What you need to do: Scan the entries for the word "Монтаж" and return every line that has it.

--- Data provided ---

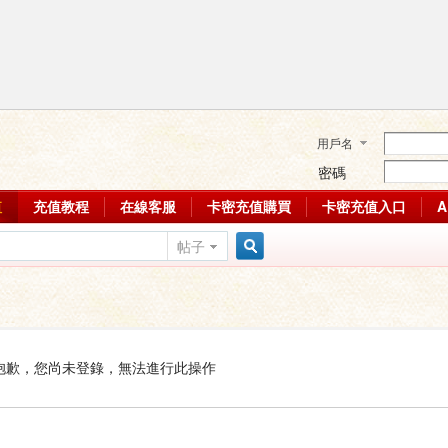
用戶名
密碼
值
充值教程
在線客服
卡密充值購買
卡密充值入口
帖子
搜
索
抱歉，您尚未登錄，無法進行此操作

---
--- Data provided ---

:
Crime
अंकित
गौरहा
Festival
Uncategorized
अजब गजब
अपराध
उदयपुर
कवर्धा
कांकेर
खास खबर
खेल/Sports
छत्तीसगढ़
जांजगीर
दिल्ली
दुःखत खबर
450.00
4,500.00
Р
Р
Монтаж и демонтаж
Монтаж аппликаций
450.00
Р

---
--- Data provided ---

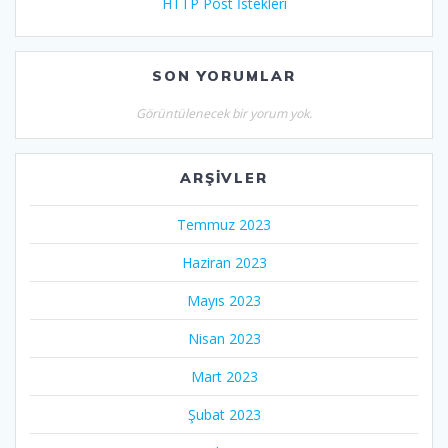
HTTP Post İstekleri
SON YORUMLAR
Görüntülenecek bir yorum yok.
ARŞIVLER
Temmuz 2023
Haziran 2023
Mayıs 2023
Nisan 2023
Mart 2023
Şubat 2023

---

Output of the task:
Монтаж и демонтаж
Монтаж аппликаций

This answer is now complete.